Fantastic Advice for All Developers – Probably Everyone

Tuesday, September 28th, 2010

I found this on a tweet I got this morning and I love this guy's approach to using standards. In fact, I think it can be applied to a far greater range of things than standards. It's probably really good advice for life:

  1. If it hurts when you do it, stop doing it.
  2. Shut up and eat your vegetables.
  3. Assume people have common sense.

Golden Advice, people. Can't get much better than this.

If it hurts, then stop doing it. Figure out a better way. Realize that the pain is telling you something. Don't be a lemming. Find a better solution, a better way. This is the beginning line of virtually every great success story. Just do it.

Shut up and eat your vegetables. Realize there's no free lunch, and you're going to have to do the work. You're going to have to pound the keys. Practice. Effort. That's the only thing that's really going to pay off in the end. Just pipe down and get to it.

Assume people have common sense. If not, don't worry about them - they have far bigger problems than you're going to be able to solve.

Sage advice indeed. Love it.

Finished up the Cache Data Service for Ticker Plant

Monday, September 27th, 2010

Ringmaster

Today was a great day for making progress on publishing the cache through the data service. In fact, I got it all done. It's pretty slick and should fit into the other data services of the broker nicely.

I create a subclass of the MMDServiceHandler which is spawned off of the MMDService for each call to bind() that the MMDService receives. It's a classic controller/worker breakdown where I've put a lot of the smarts of the workers in the abstract base class - MMDServiceHandler, and then create subclasses for the 'basic' data handler and the 'cache' handler. I'd tackled the first one earlier, so today it was time to hit the latter.

The cache is a lockless single-producer, multiple-consumer cache of the last tick message the feed has produced for that message type and a particular conflation key to make sure we keep "unique" values, but not duplicates of those "unique" values. It's standard stuff for a ticker plant, the point is that we need to scan the cache - no two ways about it.
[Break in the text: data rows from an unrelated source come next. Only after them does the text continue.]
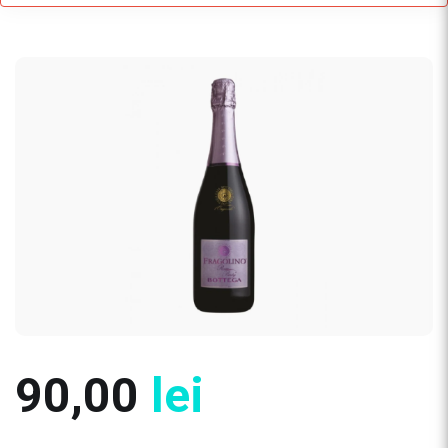
90,00
lei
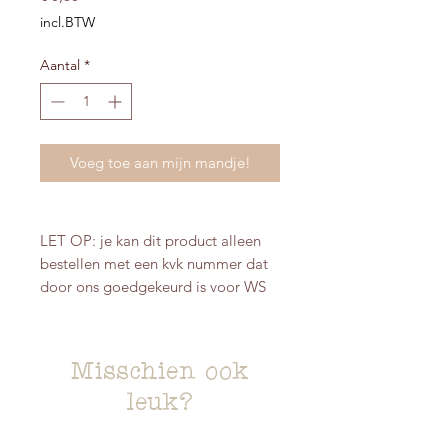
incl.BTW
Aantal
*
Voeg toe aan mijn mandje!
LET OP: je kan dit product alleen
bestellen met een kvk nummer dat
door ons goedgekeurd is voor WS
Misschien ook
leuk?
So I created the different query schemes and then implemented them - realizing that we don't have to worry as much about performance here as this is going through the Broker, and because of that it's meant for the slower data consumers. In that our big concern is not to slow down the feed by locking anything. Good enough.

I found out that I needed to return the data in two ways: objects and a map of ivar names/values for the cross-platform crowd. To accomplish this, I had to add a getMapData() method to all the messages and build it up from the bottom. It just took a little time, but in the end it's a solid way of allowing easier access to the Java and Python clients as they all have maps and I don't have to worry about making real objects of the messages. (Note: I am making them in Java, but it's nice not to have to mess with the Python client)

The last thing I had to do was to glue this service into the Ticker Plant such that the feed exposed it's cache so the service could bind() it to the Broker. Not bad at all, and very slick. Really nice day today.